Exercise details:
Entries follow. Return each line that contains the word "AbeBooks".

──────── Working data ────────

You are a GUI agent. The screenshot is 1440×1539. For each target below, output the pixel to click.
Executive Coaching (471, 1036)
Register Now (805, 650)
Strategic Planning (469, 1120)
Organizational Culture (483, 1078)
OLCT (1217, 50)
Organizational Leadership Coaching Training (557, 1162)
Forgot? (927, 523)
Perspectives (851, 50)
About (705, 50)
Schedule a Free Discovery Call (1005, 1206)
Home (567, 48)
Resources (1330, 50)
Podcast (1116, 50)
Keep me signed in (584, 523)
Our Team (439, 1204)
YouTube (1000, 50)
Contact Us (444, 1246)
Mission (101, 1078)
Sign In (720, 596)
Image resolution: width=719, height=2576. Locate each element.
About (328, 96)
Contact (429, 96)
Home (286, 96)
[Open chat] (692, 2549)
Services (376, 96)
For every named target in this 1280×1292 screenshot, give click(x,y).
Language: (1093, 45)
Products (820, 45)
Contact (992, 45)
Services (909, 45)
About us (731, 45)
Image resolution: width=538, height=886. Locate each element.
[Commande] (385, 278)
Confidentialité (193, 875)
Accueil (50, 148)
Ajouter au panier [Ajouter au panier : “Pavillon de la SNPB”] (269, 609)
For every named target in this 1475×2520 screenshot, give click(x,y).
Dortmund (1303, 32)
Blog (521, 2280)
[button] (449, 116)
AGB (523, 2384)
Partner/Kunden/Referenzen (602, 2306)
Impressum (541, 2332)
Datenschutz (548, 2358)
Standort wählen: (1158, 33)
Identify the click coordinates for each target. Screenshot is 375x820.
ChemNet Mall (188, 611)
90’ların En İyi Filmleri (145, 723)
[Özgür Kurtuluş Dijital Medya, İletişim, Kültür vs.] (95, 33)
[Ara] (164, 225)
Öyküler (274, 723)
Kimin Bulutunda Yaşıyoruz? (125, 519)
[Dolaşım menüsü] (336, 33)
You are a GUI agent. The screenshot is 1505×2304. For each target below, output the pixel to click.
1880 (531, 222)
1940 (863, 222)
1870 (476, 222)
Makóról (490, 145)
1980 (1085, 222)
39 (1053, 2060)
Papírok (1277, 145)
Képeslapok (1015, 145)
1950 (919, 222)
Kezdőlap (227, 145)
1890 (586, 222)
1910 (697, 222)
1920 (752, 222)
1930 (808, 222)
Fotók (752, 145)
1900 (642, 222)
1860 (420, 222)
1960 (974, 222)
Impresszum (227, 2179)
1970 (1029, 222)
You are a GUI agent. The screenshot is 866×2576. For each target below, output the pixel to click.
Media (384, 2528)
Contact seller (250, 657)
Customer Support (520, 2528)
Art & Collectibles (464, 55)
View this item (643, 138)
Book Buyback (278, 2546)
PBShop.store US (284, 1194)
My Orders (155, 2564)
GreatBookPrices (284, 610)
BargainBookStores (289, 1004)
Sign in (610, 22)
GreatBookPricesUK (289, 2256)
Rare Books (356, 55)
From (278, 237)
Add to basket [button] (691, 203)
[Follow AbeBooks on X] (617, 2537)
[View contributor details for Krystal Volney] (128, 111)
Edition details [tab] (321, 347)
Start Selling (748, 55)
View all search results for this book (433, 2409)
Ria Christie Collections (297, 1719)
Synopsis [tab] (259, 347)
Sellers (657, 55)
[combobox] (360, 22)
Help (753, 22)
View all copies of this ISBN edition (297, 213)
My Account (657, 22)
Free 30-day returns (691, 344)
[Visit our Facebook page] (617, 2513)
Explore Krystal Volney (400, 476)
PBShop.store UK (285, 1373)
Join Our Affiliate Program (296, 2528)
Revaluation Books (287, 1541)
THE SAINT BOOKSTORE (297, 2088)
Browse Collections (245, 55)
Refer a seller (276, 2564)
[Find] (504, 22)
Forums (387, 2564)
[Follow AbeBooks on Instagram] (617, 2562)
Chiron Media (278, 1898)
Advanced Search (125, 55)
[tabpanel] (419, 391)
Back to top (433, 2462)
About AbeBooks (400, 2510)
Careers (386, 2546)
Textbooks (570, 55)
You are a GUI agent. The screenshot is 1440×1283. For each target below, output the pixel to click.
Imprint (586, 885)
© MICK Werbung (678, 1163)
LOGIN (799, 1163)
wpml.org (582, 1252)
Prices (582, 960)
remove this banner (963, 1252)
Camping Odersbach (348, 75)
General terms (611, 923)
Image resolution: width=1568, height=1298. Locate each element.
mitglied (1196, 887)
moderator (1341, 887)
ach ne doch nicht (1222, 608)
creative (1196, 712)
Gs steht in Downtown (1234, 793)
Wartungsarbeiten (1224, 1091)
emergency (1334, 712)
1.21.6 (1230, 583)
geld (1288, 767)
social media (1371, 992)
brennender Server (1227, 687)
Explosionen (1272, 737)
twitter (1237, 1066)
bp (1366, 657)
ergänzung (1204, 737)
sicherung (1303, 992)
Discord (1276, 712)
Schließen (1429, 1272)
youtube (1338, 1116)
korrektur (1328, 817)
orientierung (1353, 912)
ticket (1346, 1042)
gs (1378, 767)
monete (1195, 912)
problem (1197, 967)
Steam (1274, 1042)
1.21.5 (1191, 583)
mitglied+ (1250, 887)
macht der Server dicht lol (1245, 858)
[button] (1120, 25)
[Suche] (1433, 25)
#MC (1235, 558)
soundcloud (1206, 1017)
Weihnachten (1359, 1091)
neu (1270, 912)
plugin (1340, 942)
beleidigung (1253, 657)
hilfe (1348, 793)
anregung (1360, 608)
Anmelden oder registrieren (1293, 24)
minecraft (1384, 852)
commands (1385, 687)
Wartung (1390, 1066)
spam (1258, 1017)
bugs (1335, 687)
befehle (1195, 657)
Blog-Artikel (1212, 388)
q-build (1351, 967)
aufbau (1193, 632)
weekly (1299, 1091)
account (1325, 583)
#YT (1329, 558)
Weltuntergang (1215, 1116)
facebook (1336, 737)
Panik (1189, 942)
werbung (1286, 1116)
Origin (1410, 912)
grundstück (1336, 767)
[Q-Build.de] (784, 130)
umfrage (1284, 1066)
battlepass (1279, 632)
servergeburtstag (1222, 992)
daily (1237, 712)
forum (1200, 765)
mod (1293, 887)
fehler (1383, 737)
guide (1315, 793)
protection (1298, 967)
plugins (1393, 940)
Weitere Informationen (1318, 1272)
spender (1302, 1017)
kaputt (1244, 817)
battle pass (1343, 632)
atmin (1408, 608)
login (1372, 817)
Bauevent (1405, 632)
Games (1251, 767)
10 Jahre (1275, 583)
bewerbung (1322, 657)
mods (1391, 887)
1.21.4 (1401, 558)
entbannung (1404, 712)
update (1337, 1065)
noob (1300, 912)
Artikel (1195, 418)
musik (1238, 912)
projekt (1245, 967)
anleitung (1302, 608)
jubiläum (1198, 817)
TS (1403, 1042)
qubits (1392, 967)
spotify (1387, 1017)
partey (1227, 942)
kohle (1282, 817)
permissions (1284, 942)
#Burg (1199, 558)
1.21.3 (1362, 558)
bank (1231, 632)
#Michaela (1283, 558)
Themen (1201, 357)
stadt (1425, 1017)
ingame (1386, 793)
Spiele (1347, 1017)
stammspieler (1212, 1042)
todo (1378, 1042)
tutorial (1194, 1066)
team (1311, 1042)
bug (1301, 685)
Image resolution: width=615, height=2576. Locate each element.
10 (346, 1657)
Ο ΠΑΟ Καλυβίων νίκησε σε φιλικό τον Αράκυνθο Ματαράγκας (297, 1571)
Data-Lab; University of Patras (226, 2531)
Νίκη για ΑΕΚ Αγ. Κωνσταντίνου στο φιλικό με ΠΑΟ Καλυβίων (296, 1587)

────────

Finished task:
[Follow AbeBooks on X] (617, 2537)
[Follow AbeBooks on Instagram] (617, 2562)
About AbeBooks (400, 2510)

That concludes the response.